会見でラム氏は、条例改正は必要であり、人権保護の対策は準備されていると説明。香港の自由が侵害される恐れはないと主張した。

また、改正案は「北京が主導したものではない」と述べ、「良心」と「香港への責任」から提案されたものだと強調した。

さらに、条例改正後は定期的に適用状況を立法会(議会)に報告するとの考えを明らかにした。

「外国勢力」の影響

一方、中国本土の国営メディアは10日、香港の大規模デモを強く非難。背後に「外国の勢力」が存在すると報じた。

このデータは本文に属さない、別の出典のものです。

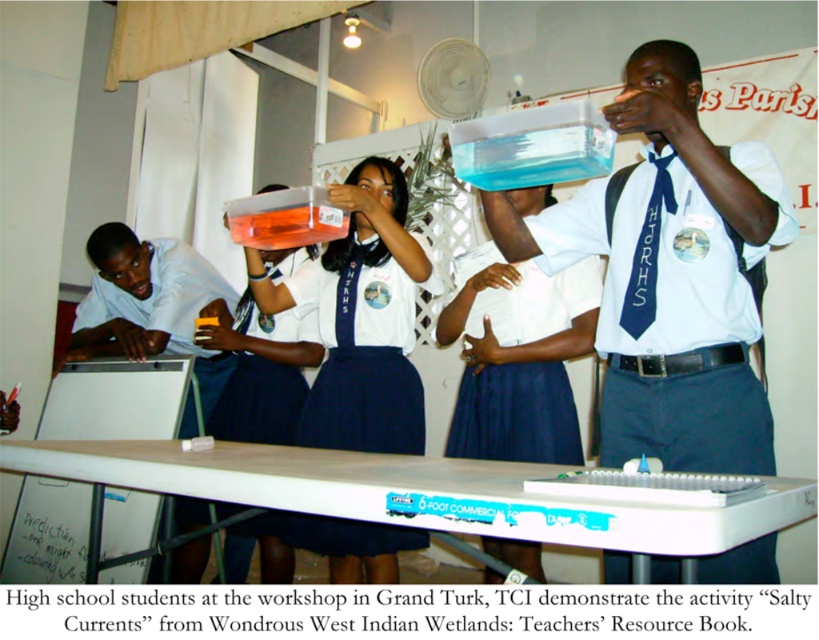 Question: Does white fabric shirt at upper center have a greater width compared to white fabric shirt at center?

Choices:
 (A) yes
 (B) no

Answer: (A)

Question: Is white fabric shirt at upper center thinner than white fabric shirt at center?

Choices:
 (A) yes
 (B) no

Answer: (B)

Question: Can you confirm if white fabric shirt at upper center is wider than white fabric shirt at center?

Choices:
 (A) yes
 (B) no

Answer: (A)

Question: Which point is closer to the camera taking this photo?

Choices:
 (A) (306, 435)
 (B) (754, 396)

Answer: (B) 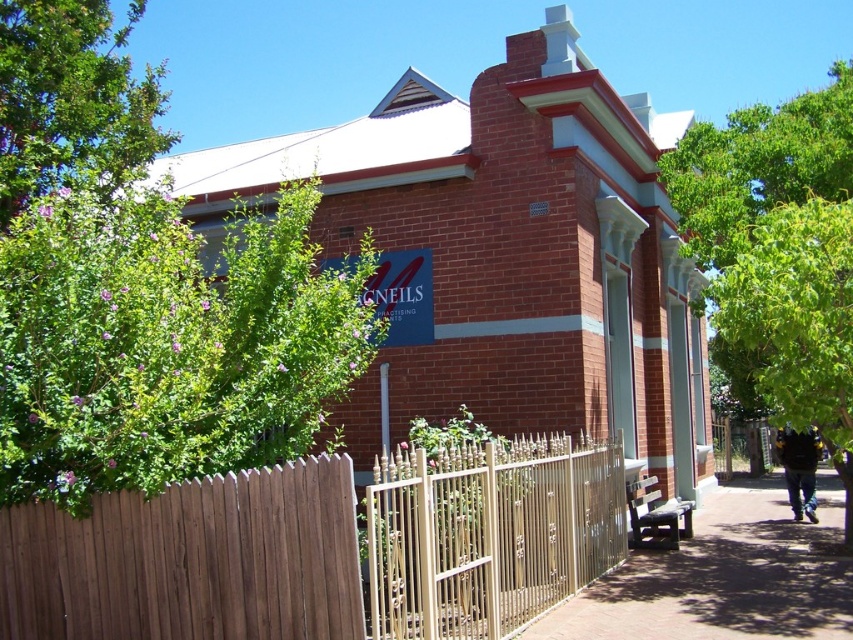 Question: Which object is farther from the camera taking this photo?

Choices:
 (A) gold wrought iron fence at center
 (B) brown wooden fence at lower center

Answer: (A)

Question: Is brown wooden fence at lower center wider than green leafy bush at left?

Choices:
 (A) yes
 (B) no

Answer: (A)

Question: Which object is farther from the camera taking this photo?

Choices:
 (A) brown brick pavement at lower right
 (B) green leafy bush at left

Answer: (A)

Question: Is green leafy tree at right positioned before gold wrought iron fence at center?

Choices:
 (A) yes
 (B) no

Answer: (B)

Question: Does brown wooden fence at lower center have a greater width compared to gold wrought iron fence at center?

Choices:
 (A) no
 (B) yes

Answer: (B)

Question: Which point is farther to the camera?

Choices:
 (A) green leafy tree at right
 (B) green leafy bush at left
 (C) brown wooden fence at lower center

Answer: (A) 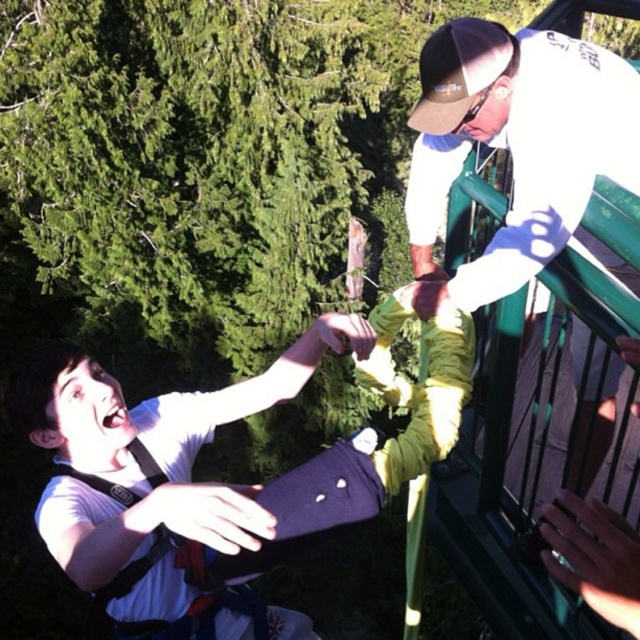 Question: Which point is closer to the camera?

Choices:
 (A) white matte shirt at center
 (B) white matte baseball cap at upper right

Answer: (A)

Question: From the image, what is the correct spatial relationship of white matte shirt at center in relation to white matte baseball cap at upper right?

Choices:
 (A) above
 (B) below

Answer: (B)

Question: Is white matte shirt at center positioned before white matte baseball cap at upper right?

Choices:
 (A) no
 (B) yes

Answer: (B)

Question: From the image, what is the correct spatial relationship of white matte shirt at center in relation to white matte baseball cap at upper right?

Choices:
 (A) right
 (B) left

Answer: (B) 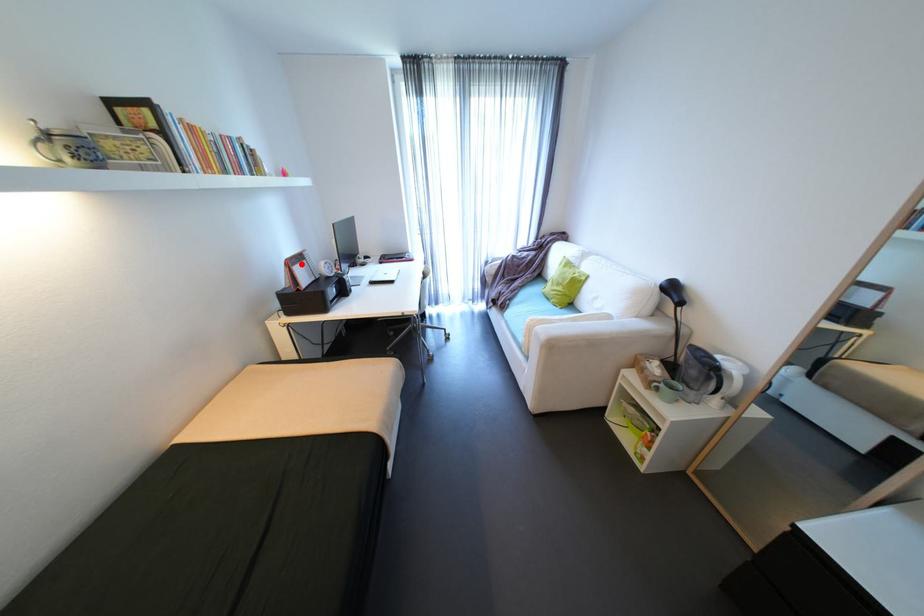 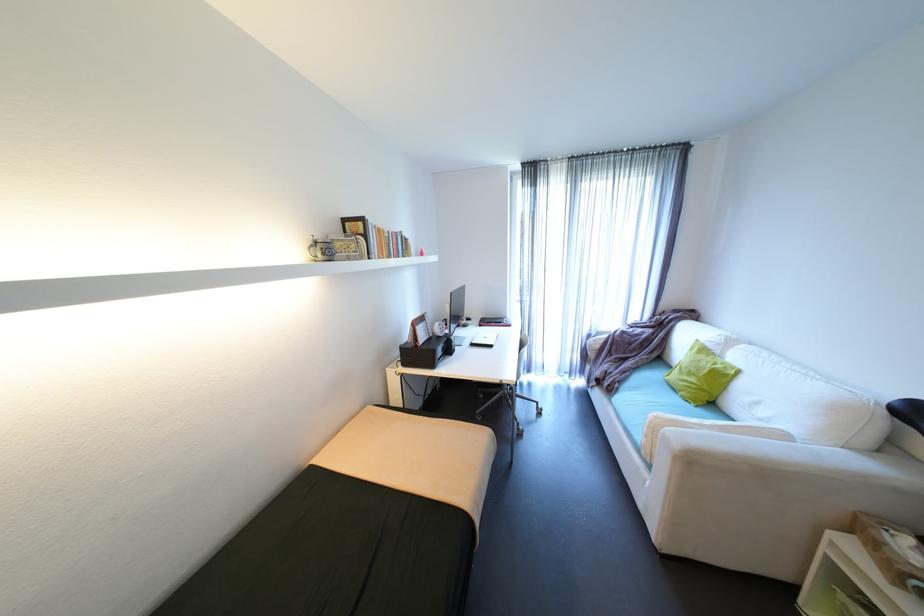 Question: I am providing you with two images of the same scene from different viewpoints. A red point is marked on the first image. Is the red point's position out of view in image 2?

Choices:
 (A) Yes
 (B) No

Answer: (B)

国営の英字紙・中国日報は、「香港住民の中には、反対派やその外国の仲間たちにだまされ、引き渡し反対の運動に加わっている者がいる」と説明。「公平な心の持ち主なら誰でも」、「とうに遅すぎるくらいの」今回の条例改正案を支持するだろうと論評した。

また、改正案には、「法の抜け穴をふさぎ、香港が犯罪者の安全地帯になるのを防ぐ」狙いがあると論じた。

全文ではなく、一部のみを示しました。